Hier mal einige Beispiele in sehr verkürzter und vereinfachter Form:
a) Buddhisten glauben an die vier Edlen Wahrheiten. Irdisches Dasein ist leidvoll (Wahrheit Nr. 1). Dieses Leiden hat seinen Ursprung in Begierden und Sinnesanhaftungen (Wahrheit Nr. 2). Leid kann allerdings überwunden werden (Wahrheit Nr. 3). Die Überwindung des Leidens besteht im Achtgliedrigen Pfad (Wahrheit Nr. 4), der aus acht Tugenden besteht und den man zum Erreichen des Nirvanas in reinster Form verwirklichen muss.
b) Advaita Vedanta, eine bedeutende Richtung des Hinduismus, knüpft am Buddhismus an. Allerdings erkennt er im Gegensatz zum Buddhismus einen "Atman" an, was oft als "Selbst" übersetzt wird und mit unserem Verständnis von Seele verglichen wird. Dieses individuelle Selbst ist getrennt vom absoluten Selbst, dem Brahman. Ursprünglich war das Brahman eins, aber die einzelnen Atmans sind nun von ihm getrennt. Jeder von uns ist von Maya, einer illusionierend Kraft verblendet, dass wir das Einssein von Brahman und Atman nicht erkennen. Ziel ist es, unseren Atman wieder mit dem Brahman eins werden zu lassen. Dies gelingt durch die Studien der Heiligen Schriften, um das Brahman zu erfassen und um Frei von Begierden zu werden.

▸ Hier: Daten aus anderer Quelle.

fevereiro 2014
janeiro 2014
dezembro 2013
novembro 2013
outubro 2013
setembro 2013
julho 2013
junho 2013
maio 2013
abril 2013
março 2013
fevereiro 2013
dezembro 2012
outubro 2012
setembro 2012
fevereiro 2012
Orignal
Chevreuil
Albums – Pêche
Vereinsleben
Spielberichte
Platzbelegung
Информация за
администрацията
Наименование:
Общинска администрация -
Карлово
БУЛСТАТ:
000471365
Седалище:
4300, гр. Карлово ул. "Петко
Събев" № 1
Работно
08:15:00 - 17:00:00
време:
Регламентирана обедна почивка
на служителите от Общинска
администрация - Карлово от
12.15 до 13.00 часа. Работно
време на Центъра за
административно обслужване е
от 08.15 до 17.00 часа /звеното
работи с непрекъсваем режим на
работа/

c) Fast alle Hindu-Strömungen berufen sich auf die Brahman-Atman-Lehre. Jedoch wird, je nach angebeteter Gottheit, das Brahman mit dem jeweiligen Gott gleichgesetzt. Brahman ist für Shivaiten der Gott Shiva, Vishnuiten der Gott Vishnu oder für Shaktisten die (weibliche) Energie Shakti. Abhängig von der Strömung wird das Überwinden von der Illusionskraft Maya anders gedeutet. Sehr populär ist die Bhakti-Tradition im Hinduismus. Hier reicht nicht das reine Wissen und Erkennen des Brahmans aus, sondern man muss sein Handeln der jeweiligen Gottheit widmen, um die eigenen Begierden über Bord zu werfen. Dieser hingebungsvolle, selbstlose und aufopfernde Dienst ist ein Akt der (Gottes-)Liebe, Bhakti genannt. Insbesondere im Krishna-Kult spielt die Bedeutung von Bhakti eine zentrale Rolle. Übrigens werden alle anderen Götter als eine Manifestation (Avatar genannt) des angebeteten Gottes angesehen, wodurch die meisten Hindus an einen Gott glauben, der uns aber in vielen Formen erscheinen kann.

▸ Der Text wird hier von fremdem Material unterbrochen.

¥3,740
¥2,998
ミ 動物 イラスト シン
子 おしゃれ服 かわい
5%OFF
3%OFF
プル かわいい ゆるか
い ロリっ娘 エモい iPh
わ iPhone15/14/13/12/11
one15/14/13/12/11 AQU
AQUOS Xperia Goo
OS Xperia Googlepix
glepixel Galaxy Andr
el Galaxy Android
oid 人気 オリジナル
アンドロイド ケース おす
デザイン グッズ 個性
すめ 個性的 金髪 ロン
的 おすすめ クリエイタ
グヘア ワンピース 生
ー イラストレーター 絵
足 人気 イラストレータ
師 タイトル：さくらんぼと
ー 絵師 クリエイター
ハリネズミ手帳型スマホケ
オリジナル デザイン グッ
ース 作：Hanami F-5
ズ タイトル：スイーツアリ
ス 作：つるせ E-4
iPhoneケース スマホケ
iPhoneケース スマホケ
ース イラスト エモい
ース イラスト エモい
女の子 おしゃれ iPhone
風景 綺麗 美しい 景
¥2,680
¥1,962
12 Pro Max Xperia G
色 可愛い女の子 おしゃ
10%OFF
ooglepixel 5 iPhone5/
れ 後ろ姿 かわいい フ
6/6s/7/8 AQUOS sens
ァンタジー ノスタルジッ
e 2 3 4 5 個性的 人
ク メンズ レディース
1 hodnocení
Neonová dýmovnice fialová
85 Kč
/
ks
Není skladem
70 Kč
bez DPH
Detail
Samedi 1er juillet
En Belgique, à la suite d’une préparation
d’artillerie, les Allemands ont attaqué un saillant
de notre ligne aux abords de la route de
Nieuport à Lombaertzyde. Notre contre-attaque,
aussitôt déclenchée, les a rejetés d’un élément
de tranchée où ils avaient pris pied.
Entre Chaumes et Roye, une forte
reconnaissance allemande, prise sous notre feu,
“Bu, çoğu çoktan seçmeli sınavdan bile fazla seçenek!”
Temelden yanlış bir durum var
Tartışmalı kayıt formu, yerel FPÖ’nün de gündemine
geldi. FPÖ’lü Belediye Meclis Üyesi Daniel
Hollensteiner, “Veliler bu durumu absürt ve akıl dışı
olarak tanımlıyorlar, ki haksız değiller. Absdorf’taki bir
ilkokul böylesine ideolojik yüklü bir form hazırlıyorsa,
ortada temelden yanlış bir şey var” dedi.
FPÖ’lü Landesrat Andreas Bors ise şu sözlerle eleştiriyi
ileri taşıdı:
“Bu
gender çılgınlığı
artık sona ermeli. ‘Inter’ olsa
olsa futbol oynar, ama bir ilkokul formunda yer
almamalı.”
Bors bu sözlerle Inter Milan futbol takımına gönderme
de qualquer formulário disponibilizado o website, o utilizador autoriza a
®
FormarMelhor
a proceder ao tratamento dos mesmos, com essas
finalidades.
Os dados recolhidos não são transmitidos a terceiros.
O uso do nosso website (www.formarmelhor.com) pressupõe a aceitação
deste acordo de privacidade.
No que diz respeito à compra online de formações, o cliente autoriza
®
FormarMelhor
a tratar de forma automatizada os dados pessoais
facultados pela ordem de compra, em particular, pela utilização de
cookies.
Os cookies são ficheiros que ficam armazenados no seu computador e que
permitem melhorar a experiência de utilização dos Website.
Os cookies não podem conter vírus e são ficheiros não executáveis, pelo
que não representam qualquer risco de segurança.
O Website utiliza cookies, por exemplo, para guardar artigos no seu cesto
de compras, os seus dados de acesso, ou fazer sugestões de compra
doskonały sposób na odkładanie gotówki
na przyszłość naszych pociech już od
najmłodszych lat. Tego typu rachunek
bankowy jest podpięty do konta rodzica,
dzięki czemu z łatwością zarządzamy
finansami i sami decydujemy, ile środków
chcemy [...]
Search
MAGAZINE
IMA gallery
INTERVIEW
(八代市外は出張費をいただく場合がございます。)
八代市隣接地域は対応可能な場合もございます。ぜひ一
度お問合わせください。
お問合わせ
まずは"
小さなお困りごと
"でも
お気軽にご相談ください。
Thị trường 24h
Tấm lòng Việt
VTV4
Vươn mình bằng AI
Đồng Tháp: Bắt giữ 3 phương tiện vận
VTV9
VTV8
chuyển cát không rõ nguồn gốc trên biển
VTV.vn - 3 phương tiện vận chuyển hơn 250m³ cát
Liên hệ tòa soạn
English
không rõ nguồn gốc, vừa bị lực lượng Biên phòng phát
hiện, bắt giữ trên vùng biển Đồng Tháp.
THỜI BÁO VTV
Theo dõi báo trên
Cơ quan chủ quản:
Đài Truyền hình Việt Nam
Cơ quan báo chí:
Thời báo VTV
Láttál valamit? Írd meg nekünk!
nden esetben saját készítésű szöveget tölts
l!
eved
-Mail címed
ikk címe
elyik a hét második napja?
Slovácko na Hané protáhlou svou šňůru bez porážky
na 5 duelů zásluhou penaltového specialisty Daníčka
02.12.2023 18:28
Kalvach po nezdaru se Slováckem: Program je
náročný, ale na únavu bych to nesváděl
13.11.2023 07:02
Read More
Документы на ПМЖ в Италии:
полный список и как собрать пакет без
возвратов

Zweiter Irrtum: Man muss gutes Karma erzeugen und soll schlechtes Karma vermeiden.
Es ist beides schlecht, weil es zur Wiedergeburt führt. Ziel ist es, kein Karma mehr zu erzeugen. Die Bhagavad Gita, eine zentrale Heilige Schrift der Hindus, beschreibt drei Formen des Karma:
Fangen wir mit vikarman an. Darunter wird "schlechtes" Karma verstanden, das z. B. durch Mord, Lüge oder Gewalt entsteht. Wenn beim Tod vikarman überwiegt, dann gelangt man in eine der Höllenwelten und wenn das vikarman verbraucht ist, wird man wieder in einer niedrigeren Lebensform als der letzten wiedergeboren.
Das zweite ist das karman, also das "gute" Karma. Das wäre z. B. seinen Mitmenschen zu helfen. Wenn beim Tod karman überwiegt, kommt man in eine der Paradieswelten und wenn das karman verbraucht ist, wird man in eine höhere Lebensform als der letzten wiedergeboren.
Um nicht mehr wiedergeboren zu werden, braucht man akarman. Das bedeutet, kein Karma mehr zu erzeugen, weder gutes noch schlechtes. Man erzeugt kein Karma, indem man zwar was Gutes tut, aber frei von Begierden und Anhaftungen dabei ist. Wer also selbstlos und ohne Verlangen Gutes tut, der erzeugt kein Karma.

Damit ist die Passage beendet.